HondaモータースポーツF1中本修平レポート
vol.89 実力は出し切れたが、ルノーには追いつけず。



開幕2連戦は、メルセデスをのぞく全V8エンジンにトラブルが出るという過酷なものとなった。Hondaもルーベンス・バリチェロが、予選前のエンジン交換で後方グリッドからのスタートを余儀なくされた。ほぼトラブルフリーだったジェンソン・バトンは、最前列グリッドを獲得。レースでは3位表彰台に上がったものの、ルノー勢の後塵を拝したのだった。

 残念ながら、望んでいたような結果は得られませんでした。けれども現時点で持っているわれわれの実力は、出し切れたレースだったと思います。その点では、満足しています。先週の開幕戦はトラブル続きで、実力を出し切ることもできませんでしたからね。
 最初のピットインまでのバトンは、(トップのフィジケラに)途中少し離されることがあっても、付いていけました。それ以降は、ピットから出た時にモントーヤに引っかかって、抜きあぐねたこともあったのですが、じりじりと引き離されてしまいました。昨日の予選時ぐらい路面温度が高ければ、追いつけたと思っていますが。
 昨日は路面温度が50℃近くありましたが、今日はそれよりも10℃以上低かったんです。路面温度が高いとなぜ追いつけたかというと、ルノーとわれわれのタイヤ温度に違いがあるからです。ルノーは、明らかにわれわれよりも、レース中のタイヤの温度が高いんです。一方われわれのクルマは、レース中にタイヤ温度が上がりにくいから、路面温度が低いとルノーと比べると、グリップ力が若干不足して苦しい展開になります。逆に路面温度が40℃を超えると、ルノーはピットインする前の3〜4周でタイヤがタレて、十分なグリップが得られずにペースダウンをします。そうなると、われわれの逆転できるチャンスでした。
 でも言い換えれば、そういう何らかの外的要因による助けがないと、今のルノーは打ち破れないということです。

−彼らに比べて足りないのは、何ですか?
 足りないのは、ダウンフォースです。きのうの予選はダウンフォースを付けるためにウィングを立てて、コーナリングスピードを上げようとしました。
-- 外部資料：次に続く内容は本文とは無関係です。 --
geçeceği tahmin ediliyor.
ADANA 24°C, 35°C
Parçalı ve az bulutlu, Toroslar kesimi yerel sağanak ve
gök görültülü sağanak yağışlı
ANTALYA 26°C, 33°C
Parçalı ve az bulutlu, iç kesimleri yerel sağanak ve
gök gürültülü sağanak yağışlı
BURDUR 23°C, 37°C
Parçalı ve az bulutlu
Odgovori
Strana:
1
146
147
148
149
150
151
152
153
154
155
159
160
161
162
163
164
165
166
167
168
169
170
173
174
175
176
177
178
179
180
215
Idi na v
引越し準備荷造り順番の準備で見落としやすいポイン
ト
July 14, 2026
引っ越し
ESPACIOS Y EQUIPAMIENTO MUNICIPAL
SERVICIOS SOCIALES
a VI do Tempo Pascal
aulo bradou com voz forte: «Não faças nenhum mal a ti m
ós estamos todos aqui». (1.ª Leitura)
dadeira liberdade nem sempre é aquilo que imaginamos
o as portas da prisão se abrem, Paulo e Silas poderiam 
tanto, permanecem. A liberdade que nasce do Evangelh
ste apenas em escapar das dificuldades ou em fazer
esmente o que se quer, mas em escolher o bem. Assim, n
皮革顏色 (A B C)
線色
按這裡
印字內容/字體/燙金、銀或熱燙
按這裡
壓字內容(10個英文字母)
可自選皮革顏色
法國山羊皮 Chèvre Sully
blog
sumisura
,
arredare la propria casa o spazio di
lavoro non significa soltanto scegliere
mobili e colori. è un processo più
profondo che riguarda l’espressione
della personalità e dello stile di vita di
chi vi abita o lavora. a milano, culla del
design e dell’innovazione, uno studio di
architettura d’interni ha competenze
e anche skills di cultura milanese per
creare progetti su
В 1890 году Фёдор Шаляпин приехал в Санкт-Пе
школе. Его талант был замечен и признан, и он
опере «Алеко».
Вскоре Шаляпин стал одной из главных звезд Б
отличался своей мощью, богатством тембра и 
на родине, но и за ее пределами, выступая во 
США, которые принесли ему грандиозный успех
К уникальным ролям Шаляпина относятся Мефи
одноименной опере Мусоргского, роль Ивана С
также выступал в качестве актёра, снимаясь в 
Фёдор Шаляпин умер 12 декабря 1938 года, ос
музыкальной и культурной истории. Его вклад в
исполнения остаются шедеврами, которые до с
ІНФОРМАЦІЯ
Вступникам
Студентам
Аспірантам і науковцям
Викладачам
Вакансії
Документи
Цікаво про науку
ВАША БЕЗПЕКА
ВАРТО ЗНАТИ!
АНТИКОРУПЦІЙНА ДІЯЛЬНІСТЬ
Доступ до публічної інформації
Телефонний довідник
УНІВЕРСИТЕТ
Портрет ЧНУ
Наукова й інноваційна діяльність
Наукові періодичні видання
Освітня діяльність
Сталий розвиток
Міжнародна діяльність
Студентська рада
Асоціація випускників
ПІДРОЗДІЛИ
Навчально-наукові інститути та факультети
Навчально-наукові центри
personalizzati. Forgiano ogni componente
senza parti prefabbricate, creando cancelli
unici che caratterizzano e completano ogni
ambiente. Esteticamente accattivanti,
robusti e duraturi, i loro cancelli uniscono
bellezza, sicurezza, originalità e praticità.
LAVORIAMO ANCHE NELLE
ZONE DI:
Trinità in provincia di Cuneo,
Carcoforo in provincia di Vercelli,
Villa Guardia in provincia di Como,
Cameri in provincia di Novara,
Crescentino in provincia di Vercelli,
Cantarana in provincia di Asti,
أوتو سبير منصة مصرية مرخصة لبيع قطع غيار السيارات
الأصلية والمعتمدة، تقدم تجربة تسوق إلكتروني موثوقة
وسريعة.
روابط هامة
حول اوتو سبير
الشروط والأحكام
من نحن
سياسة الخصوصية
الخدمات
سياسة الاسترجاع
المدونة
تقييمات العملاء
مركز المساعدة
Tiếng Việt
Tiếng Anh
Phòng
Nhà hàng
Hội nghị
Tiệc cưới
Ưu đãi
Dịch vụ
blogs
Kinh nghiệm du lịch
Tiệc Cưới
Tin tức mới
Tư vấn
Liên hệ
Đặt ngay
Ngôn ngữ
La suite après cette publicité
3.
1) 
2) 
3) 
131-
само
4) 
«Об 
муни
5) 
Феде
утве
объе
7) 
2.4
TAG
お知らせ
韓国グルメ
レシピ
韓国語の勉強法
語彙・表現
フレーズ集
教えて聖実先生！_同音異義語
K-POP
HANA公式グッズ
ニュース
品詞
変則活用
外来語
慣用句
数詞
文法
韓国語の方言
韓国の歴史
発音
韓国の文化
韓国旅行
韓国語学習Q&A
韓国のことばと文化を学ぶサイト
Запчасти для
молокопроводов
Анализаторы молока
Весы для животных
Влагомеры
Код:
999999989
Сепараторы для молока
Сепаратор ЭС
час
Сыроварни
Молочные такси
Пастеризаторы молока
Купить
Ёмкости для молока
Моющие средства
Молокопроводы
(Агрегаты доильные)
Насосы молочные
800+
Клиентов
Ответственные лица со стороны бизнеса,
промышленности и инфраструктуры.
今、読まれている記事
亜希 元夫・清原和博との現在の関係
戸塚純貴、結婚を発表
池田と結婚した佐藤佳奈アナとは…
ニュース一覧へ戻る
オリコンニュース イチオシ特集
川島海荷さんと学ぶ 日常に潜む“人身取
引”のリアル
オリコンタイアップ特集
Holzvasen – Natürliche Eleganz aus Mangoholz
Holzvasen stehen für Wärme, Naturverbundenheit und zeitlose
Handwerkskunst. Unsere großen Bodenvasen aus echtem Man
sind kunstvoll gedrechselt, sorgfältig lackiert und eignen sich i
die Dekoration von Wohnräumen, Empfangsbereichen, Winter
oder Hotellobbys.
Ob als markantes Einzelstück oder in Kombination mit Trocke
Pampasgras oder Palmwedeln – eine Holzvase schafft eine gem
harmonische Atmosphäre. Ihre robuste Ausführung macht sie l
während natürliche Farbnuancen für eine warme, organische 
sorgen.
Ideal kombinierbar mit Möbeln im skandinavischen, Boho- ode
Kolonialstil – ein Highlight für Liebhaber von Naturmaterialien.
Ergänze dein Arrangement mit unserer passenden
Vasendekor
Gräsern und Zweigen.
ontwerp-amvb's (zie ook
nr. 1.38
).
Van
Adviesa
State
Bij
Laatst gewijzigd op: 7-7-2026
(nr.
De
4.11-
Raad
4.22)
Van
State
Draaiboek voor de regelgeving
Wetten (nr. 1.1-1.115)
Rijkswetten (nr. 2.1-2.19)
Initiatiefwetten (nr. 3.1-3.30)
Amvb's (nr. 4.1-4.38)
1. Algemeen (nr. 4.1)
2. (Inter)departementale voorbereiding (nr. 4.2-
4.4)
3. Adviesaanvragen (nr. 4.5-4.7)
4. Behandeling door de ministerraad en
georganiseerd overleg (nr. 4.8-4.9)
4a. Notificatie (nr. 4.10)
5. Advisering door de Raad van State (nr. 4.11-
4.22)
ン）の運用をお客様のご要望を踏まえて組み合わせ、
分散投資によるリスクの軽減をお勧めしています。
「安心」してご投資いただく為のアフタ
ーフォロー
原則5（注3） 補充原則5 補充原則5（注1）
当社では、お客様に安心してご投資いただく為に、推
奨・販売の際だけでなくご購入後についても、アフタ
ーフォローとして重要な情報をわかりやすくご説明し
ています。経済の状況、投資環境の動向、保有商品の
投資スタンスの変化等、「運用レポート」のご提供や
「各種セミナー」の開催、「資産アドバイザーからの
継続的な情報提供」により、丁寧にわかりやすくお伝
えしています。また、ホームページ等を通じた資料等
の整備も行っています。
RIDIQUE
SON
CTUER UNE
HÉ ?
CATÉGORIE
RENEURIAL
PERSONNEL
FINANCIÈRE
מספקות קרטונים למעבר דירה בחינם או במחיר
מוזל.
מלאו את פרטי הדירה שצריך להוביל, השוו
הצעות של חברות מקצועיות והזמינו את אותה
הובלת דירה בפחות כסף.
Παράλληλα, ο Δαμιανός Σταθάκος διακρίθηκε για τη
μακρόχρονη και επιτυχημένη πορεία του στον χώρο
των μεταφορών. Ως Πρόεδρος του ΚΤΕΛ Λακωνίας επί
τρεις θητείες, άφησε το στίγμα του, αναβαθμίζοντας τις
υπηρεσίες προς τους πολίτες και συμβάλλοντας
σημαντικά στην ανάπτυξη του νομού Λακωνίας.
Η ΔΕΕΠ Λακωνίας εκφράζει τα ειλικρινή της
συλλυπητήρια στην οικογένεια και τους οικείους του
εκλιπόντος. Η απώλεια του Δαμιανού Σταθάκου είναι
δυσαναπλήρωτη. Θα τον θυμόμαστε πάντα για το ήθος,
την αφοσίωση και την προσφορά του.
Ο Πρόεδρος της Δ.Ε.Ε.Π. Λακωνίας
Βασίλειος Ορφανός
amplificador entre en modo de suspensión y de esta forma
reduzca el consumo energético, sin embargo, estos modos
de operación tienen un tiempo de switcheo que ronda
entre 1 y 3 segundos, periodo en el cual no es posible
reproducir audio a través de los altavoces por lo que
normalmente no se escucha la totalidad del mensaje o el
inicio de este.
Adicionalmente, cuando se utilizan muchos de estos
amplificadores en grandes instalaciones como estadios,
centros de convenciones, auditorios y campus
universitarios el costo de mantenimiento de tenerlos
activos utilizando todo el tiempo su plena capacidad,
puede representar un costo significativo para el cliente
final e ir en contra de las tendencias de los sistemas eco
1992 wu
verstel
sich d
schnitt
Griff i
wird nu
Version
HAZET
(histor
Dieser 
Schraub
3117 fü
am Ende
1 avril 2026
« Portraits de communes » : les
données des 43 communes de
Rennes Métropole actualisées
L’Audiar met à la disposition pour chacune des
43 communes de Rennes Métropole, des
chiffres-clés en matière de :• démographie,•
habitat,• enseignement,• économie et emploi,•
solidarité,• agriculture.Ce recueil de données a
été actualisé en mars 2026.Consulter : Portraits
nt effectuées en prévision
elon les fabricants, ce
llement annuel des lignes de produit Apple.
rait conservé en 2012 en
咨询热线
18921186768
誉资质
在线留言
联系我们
その結果、最高速を犠牲にせざるを得ませんでした。
 フォーミュラカーというのは乱暴な言い方をすると、エンジン馬力が十分にあって、ダウンフォースがしっかり付いてれば、それだけでも速く走れるんです。でも具体的にそれを実現するのは、簡単なことではありません。
 ダウンフォースをただ付けるだけならば、悩む必要はないんです。ウィングを立てればいいだけのことですから。けれどもそうするとドラッグ(前面抵抗)が増えてしまいますから、直線スピードも遅くなるし、燃費も悪くなってしまいます。エンジンに関しても、もちろん今よりももっとパワーがほしいですね。
 少しでも空力を良くするために、いいものが見つかればどんどん導入するつもりです。第4戦のイモラあたりでは、比較的大きなバージョンアップをしたいと思っています。